Last couple of weeks there has been a lot of buzz around the new mortgage rules that will be taking effect today. With a stagnant economy where every dollar counts, some buyers could find themselves with less borrowing power due to these new mortgage rules. So what exactly was announced?
The changes are an attempt to cool off what is believed to be an overheated Canadian real estate market, in particular Toronto and Vancouver. It is also an attempt to ensure that Canadians are not taking on commitments that they’re unable to sustain when the Canadian economy improves and interest rates potentially rise.
Here is a breakdown of the several important changes in the mortgage rules:
- Changes on Foreign Ownership: There have been many non-Canadian residents who are purchasing homes and benefitting from not paying capital gains tax. For the new rule, an individual who was not a resident in Canada in the year they purchased the home, they will not be able to claim the exemption for that year.
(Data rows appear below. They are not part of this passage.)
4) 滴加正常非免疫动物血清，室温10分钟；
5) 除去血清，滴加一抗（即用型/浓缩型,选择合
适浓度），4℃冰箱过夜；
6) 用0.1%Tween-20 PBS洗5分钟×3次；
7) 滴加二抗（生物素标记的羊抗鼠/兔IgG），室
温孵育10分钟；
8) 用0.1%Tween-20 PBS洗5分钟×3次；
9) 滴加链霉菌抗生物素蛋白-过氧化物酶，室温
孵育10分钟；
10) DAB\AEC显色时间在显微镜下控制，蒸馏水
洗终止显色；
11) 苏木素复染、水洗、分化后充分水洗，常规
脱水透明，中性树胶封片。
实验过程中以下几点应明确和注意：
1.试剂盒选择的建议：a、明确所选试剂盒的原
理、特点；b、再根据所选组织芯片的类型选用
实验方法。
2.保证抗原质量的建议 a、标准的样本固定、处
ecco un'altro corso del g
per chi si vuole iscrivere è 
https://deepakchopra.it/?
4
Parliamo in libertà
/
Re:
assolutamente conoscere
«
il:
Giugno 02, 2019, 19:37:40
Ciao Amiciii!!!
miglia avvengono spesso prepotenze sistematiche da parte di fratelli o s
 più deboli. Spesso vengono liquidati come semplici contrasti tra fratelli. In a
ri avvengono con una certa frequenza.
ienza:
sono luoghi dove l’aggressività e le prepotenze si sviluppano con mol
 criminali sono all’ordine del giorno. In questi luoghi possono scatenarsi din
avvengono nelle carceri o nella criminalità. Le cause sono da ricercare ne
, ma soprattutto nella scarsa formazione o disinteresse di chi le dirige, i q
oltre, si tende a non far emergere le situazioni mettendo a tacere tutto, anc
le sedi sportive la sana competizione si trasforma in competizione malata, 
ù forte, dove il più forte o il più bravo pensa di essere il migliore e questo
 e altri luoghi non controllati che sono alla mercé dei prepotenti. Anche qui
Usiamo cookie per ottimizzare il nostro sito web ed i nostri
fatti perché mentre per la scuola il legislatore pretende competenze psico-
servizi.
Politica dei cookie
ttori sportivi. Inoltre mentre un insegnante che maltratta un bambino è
- Stress Testing Affordability: To ensure homeowners are able to maintain their mortgage payments, lenders will now need to qualify their clients at the Bank of Canada’s posted rate. This means applicants will be able to qualify for less than they did prior to the rule changes. For example, if a couple who could qualify for a mortgage of $600,000 with a 2.29% interest rate today, with the new rules they would only qualify for around $463,000. At the posted rate of 4.69%. The rates are still very low and have not risen, the posted rate is only used during the “stress-test”
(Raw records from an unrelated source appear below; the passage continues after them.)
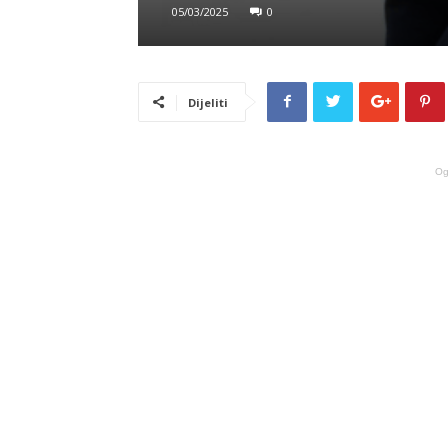
05/03/2025
0
Dijeliti
Og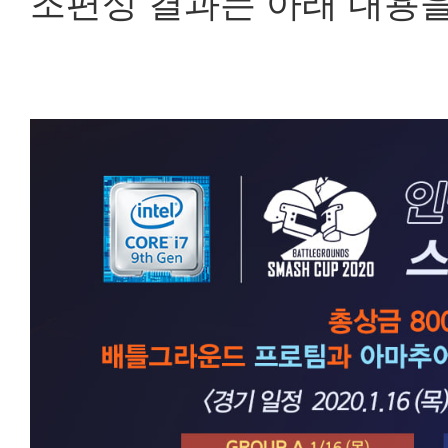
조편성 결과는 아래 내용을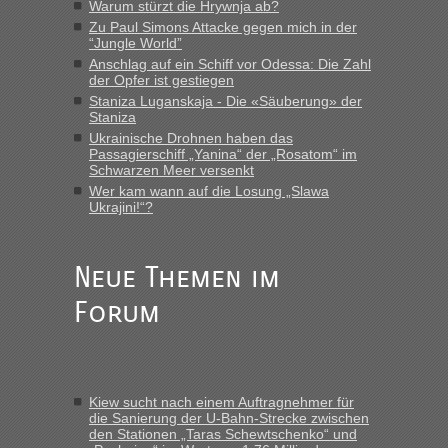
Warum stürzt die Hrywnja ab?
„Man sollte aber explizit dazu schreiben, daß es ein Zug von
Zu Paul Simons Attacke gegen mich in der
LeoExpress ist - und nur auf deren Webseite kann man die
“Jungle World”
Fahrkarten kaufen. Zumindest ist es die erste Umsteigefreie
Anschlag auf ein Schiff vor Odessa: Die Zahl
Verbindung von Deutschland...“
der Opfer ist gestiegen
Staniza Luganskaja - Die «Säuberung» der
Staniza
Eric
in
Recht, Visa und Dokumente • Re: Deklaration
gebrauchter Kleidung beim Zoll
Ukrainische Drohnen haben das
Passagierschiff „Yanina“ der „Rosatom“ im
„Vielen Dank, mit einem Briefchen meiner Frau im Gepäck
Schwarzen Meer versenkt
gab es keine Probleme“
Wer kam wann auf die Losung „Slawa
Ukrajini!“?
Anuleb
in
Recht, Visa und Dokumente • Re: Seit Anfang
des Jahres haben die Zollbeamten Verstöße im Wert von
fast 11 Milliarden aufgedeckt
Neue Themen im
„Am besten wäre natürlich, wenn die Frau mit dabei ist.
Forum
Alleinreisende Männer stehen schließlich immer unter
Verdacht.“
Frank
in
Recht, Visa und Dokumente • Re: Seit Anfang des
Jahres haben die Zollbeamten Verstöße im Wert von fast 11
Kiew sucht nach einem Auftragnehmer für
Milliarden aufgedeckt
die Sanierung der U-Bahn-Strecke zwischen
den Stationen „Taras Schewtschenko“ und
„Kein Zoll. Du musst an sich nur sagen dass das privat ist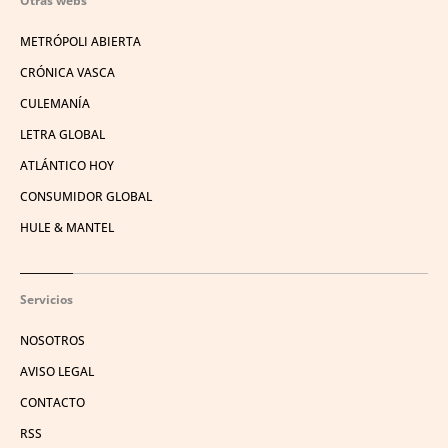
Otras webs
METRÓPOLI ABIERTA
CRÓNICA VASCA
CULEMANÍA
LETRA GLOBAL
ATLÁNTICO HOY
CONSUMIDOR GLOBAL
HULE & MANTEL
Servicios
NOSOTROS
AVISO LEGAL
CONTACTO
RSS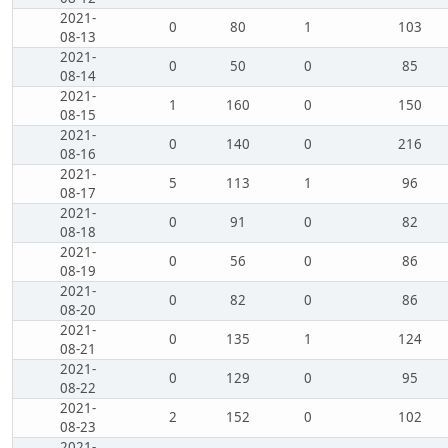
2021-
0
80
1
103
08-13
2021-
0
50
0
85
08-14
2021-
1
160
0
150
08-15
2021-
0
140
0
216
08-16
2021-
5
113
1
96
08-17
2021-
0
91
0
82
08-18
2021-
0
56
0
86
08-19
2021-
0
82
0
86
08-20
2021-
0
135
1
124
08-21
2021-
0
129
0
95
08-22
2021-
2
152
0
102
08-23
2021-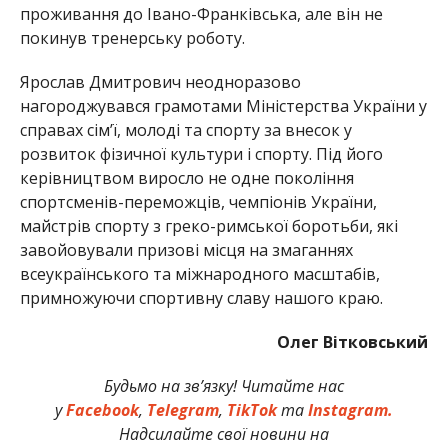
проживання до Івано-Франківська, але він не
покинув тренерську роботу.
Ярослав Дмитрович неодноразово
нагороджувався грамотами Міністерства України у
справах сім’ї, молоді та спорту за внесок у
розвиток фізичної культури і спорту. Під його
керівництвом виросло не одне покоління
спортсменів-переможців, чемпіонів України,
майстрів спорту з греко-римської боротьби, які
завойовували призові місця на змаганнях
всеукраїнського та міжнародного масштабів,
примножуючи спортивну славу нашого краю.
Олег Вітковський
Будьмо на зв’язку! Читайте нас
у
Facebook
,
Telegram
,
TikTok
та
Instagram.
Надсилайте свої новини на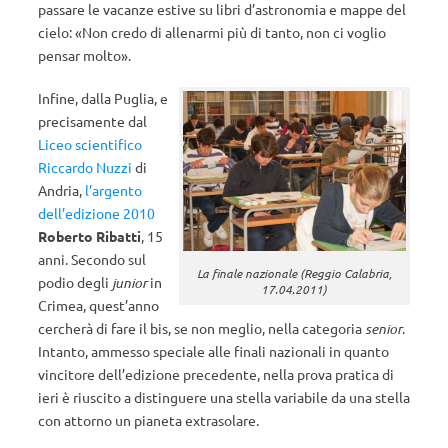
passare le vacanze estive su libri d’astronomia e mappe del
cielo: «Non credo di allenarmi più di tanto, non ci voglio
pensar molto».
Infine, dalla Puglia, e
precisamente dal
Liceo scientifico
Riccardo Nuzzi
di
Andria,
l’argento
dell’edizione 2010
Roberto Ribatti
, 15
anni. Secondo sul
La finale nazionale (Reggio Calabria,
podio degli
junior
in
17.04.2011)
Crimea, quest’anno
cercherà di fare il bis, se non meglio, nella categoria
senior
.
Intanto, ammesso speciale alle finali nazionali in quanto
vincitore dell’edizione precedente, nella prova pratica di
ieri è riuscito a distinguere una stella variabile da una stella
con attorno un pianeta extrasolare.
- Tighter Mortgage Insurance Rules: Most people are aware that if they have less than 20% as a down payment they will be required to pay for mortgage protection insurance from CMHC or Genworth. What many don’t know is that even if they do put 20% down most lenders will still get insurance on the mortgage but will cover the costs themselves. By insuring these mortgages, the lenders are able to keep their lending rates low. These new rules have several restrictions on Monline lenders (not banks) which include: Maximum amortization length of 25 years; Maximum property purchase price of $1,000,000; Minimum credit score of 600; and Property must be owner occupied. Please note that this new rule does not affect people who are putting 20% down and it also does not mean that you have to put 20% in today’s market.
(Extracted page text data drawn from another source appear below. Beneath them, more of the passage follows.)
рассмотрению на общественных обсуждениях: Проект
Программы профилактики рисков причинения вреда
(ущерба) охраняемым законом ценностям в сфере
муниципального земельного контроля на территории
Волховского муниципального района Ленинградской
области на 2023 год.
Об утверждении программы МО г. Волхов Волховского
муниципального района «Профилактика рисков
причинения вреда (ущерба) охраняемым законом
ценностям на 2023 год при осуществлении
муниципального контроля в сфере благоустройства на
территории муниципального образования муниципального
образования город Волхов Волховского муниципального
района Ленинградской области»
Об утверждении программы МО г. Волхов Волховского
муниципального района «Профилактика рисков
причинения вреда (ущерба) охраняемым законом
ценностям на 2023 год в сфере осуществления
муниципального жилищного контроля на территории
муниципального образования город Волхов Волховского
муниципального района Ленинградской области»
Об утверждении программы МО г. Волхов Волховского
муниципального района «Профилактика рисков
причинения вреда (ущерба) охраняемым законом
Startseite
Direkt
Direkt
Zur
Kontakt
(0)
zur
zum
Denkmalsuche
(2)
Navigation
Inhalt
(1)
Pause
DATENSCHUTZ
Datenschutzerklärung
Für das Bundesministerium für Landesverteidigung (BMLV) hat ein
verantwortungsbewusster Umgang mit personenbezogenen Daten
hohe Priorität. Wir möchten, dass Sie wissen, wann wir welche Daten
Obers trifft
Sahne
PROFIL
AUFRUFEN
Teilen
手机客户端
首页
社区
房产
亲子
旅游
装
These are the several changes that will be taking place today and the true effect it will have on the housing market will need to be seen.
Presently the new rules would have the biggest impact on first time home buyers. There is no question that some young Canadians that were considering or ready to buy a home, may now have to wait until they make a higher income or have a stronger down payment. That being said, first time home buyers are a predominant group in our real estate market so I would expect an adjustment period at first.